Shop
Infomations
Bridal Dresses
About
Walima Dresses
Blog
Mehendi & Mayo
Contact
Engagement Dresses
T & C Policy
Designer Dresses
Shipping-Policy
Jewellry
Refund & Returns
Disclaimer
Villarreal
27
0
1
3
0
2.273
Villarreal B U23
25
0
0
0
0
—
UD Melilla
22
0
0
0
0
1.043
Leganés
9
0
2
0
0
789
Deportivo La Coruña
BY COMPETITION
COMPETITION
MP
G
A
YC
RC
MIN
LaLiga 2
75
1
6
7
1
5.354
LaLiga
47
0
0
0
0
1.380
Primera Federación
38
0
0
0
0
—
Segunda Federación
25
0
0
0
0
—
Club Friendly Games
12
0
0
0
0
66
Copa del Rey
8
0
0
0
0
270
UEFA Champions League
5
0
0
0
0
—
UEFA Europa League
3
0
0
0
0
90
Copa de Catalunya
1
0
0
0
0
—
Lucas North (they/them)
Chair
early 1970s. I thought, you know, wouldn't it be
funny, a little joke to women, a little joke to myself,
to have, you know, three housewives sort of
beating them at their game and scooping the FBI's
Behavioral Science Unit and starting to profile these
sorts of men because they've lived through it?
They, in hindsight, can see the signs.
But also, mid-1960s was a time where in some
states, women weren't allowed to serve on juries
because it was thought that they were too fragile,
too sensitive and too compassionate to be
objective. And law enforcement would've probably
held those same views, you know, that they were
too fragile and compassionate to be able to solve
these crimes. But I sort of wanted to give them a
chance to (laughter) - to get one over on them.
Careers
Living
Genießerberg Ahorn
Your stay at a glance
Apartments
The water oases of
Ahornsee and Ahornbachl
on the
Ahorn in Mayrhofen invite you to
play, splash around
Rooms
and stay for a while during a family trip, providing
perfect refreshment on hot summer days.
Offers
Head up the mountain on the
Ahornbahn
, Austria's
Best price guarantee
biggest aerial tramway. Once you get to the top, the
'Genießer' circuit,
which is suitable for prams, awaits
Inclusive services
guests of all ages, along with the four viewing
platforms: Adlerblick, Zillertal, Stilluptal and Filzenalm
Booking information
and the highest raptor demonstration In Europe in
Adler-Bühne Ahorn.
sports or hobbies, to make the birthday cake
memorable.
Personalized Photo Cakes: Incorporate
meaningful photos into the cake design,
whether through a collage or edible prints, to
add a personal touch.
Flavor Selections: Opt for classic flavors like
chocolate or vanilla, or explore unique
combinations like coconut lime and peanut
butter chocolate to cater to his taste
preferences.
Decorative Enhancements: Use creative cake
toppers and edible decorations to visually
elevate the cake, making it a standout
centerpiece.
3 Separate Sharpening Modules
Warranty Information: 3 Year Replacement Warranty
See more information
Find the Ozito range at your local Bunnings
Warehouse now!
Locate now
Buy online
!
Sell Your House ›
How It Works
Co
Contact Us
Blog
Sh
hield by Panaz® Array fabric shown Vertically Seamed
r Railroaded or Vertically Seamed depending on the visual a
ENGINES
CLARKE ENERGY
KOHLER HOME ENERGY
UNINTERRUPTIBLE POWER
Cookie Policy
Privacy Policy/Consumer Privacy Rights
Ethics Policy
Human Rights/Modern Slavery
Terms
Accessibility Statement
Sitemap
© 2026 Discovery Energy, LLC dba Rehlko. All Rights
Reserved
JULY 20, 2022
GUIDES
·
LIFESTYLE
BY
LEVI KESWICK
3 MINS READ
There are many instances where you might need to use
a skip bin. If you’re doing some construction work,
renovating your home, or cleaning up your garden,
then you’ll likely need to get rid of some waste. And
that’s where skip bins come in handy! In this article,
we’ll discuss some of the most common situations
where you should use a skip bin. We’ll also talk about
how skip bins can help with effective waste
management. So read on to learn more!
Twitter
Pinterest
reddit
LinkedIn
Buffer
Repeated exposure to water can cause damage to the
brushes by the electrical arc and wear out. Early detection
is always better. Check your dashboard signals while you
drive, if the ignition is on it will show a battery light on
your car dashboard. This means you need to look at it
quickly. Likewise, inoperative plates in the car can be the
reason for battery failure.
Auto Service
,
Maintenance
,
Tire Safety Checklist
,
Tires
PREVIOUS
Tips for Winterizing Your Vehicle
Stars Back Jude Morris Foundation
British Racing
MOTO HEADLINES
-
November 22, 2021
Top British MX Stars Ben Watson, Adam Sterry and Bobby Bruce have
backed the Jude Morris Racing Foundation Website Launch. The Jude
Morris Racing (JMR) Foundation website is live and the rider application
^^^^^^^^^^^^^^^^
Task objective: Every record above must be repeated word for word.

Your solution:
Shop
Infomations
Bridal Dresses
About
Walima Dresses
Blog
Mehendi & Mayo
Contact
Engagement Dresses
T & C Policy
Designer Dresses
Shipping-Policy
Jewellry
Refund & Returns
Disclaimer
Villarreal
27
0
1
3
0
2.273
Villarreal B U23
25
0
0
0
0
—
UD Melilla
22
0
0
0
0
1.043
Leganés
9
0
2
0
0
789
Deportivo La Coruña
BY COMPETITION
COMPETITION
MP
G
A
YC
RC
MIN
LaLiga 2
75
1
6
7
1
5.354
LaLiga
47
0
0
0
0
1.380
Primera Federación
38
0
0
0
0
—
Segunda Federación
25
0
0
0
0
—
Club Friendly Games
12
0
0
0
0
66
Copa del Rey
8
0
0
0
0
270
UEFA Champions League
5
0
0
0
0
—
UEFA Europa League
3
0
0
0
0
90
Copa de Catalunya
1
0
0
0
0
—
Lucas North (they/them)
Chair
early 1970s. I thought, you know, wouldn't it be
funny, a little joke to women, a little joke to myself,
to have, you know, three housewives sort of
beating them at their game and scooping the FBI's
Behavioral Science Unit and starting to profile these
sorts of men because they've lived through it?
They, in hindsight, can see the signs.
But also, mid-1960s was a time where in some
states, women weren't allowed to serve on juries
because it was thought that they were too fragile,
too sensitive and too compassionate to be
objective. And law enforcement would've probably
held those same views, you know, that they were
too fragile and compassionate to be able to solve
these crimes. But I sort of wanted to give them a
chance to (laughter) - to get one over on them.
Careers
Living
Genießerberg Ahorn
Your stay at a glance
Apartments
The water oases of
Ahornsee and Ahornbachl
on the
Ahorn in Mayrhofen invite you to
play, splash around
Rooms
and stay for a while during a family trip, providing
perfect refreshment on hot summer days.
Offers
Head up the mountain on the
Ahornbahn
, Austria's
Best price guarantee
biggest aerial tramway. Once you get to the top, the
'Genießer' circuit,
which is suitable for prams, awaits
Inclusive services
guests of all ages, along with the four viewing
platforms: Adlerblick, Zillertal, Stilluptal and Filzenalm
Booking information
and the highest raptor demonstration In Europe in
Adler-Bühne Ahorn.
sports or hobbies, to make the birthday cake
memorable.
Personalized Photo Cakes: Incorporate
meaningful photos into the cake design,
whether through a collage or edible prints, to
add a personal touch.
Flavor Selections: Opt for classic flavors like
chocolate or vanilla, or explore unique
combinations like coconut lime and peanut
butter chocolate to cater to his taste
preferences.
Decorative Enhancements: Use creative cake
toppers and edible decorations to visually
elevate the cake, making it a standout
centerpiece.
3 Separate Sharpening Modules
Warranty Information: 3 Year Replacement Warranty
See more information
Find the Ozito range at your local Bunnings
Warehouse now!
Locate now
Buy online
!
Sell Your House ›
How It Works
Co
Contact Us
Blog
Sh
hield by Panaz® Array fabric shown Vertically Seamed
r Railroaded or Vertically Seamed depending on the visual a
ENGINES
CLARKE ENERGY
KOHLER HOME ENERGY
UNINTERRUPTIBLE POWER
Cookie Policy
Privacy Policy/Consumer Privacy Rights
Ethics Policy
Human Rights/Modern Slavery
Terms
Accessibility Statement
Sitemap
© 2026 Discovery Energy, LLC dba Rehlko. All Rights
Reserved
JULY 20, 2022
GUIDES
·
LIFESTYLE
BY
LEVI KESWICK
3 MINS READ
There are many instances where you might need to use
a skip bin. If you’re doing some construction work,
renovating your home, or cleaning up your garden,
then you’ll likely need to get rid of some waste. And
that’s where skip bins come in handy! In this article,
we’ll discuss some of the most common situations
where you should use a skip bin. We’ll also talk about
how skip bins can help with effective waste
management. So read on to learn more!
Twitter
Pinterest
reddit
LinkedIn
Buffer
Repeated exposure to water can cause damage to the
brushes by the electrical arc and wear out. Early detection
is always better. Check your dashboard signals while you
drive, if the ignition is on it will show a battery light on
your car dashboard. This means you need to look at it
quickly. Likewise, inoperative plates in the car can be the
reason for battery failure.
Auto Service
,
Maintenance
,
Tire Safety Checklist
,
Tires
PREVIOUS
Tips for Winterizing Your Vehicle
Stars Back Jude Morris Foundation
British Racing
MOTO HEADLINES
-
November 22, 2021
Top British MX Stars Ben Watson, Adam Sterry and Bobby Bruce have
backed the Jude Morris Racing Foundation Website Launch. The Jude
Morris Racing (JMR) Foundation website is live and the rider application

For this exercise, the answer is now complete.